(Input)
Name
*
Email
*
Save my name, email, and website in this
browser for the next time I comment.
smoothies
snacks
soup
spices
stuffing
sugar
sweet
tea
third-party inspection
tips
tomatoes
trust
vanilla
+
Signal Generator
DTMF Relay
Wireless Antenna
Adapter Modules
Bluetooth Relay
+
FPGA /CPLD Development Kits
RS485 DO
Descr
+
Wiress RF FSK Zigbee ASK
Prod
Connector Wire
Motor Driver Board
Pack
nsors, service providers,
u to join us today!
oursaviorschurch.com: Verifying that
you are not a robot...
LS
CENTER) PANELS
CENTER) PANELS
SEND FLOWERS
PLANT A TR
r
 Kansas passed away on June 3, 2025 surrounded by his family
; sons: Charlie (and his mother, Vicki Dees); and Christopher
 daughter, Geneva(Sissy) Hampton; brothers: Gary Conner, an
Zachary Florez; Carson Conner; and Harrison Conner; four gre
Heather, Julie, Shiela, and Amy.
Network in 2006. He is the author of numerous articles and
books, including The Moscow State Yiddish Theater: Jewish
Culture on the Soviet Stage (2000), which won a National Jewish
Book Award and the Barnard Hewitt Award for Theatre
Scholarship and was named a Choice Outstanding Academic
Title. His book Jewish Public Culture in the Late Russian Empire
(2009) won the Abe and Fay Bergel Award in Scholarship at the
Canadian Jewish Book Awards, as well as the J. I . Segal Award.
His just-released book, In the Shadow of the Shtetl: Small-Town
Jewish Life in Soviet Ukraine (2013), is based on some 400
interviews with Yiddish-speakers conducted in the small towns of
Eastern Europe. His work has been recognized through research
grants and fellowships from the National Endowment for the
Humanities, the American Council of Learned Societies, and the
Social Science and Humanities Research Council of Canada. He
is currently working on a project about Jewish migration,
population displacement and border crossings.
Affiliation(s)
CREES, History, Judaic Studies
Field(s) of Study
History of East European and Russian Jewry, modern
(End Input)
■ Activity
Search the lines above for the string "Award", then show every one that has it.

■ Solution below
Book Award and the Barnard Hewitt Award for Theatre
(2009) won the Abe and Fay Bergel Award in Scholarship at the
Canadian Jewish Book Awards, as well as the J. I . Segal Award.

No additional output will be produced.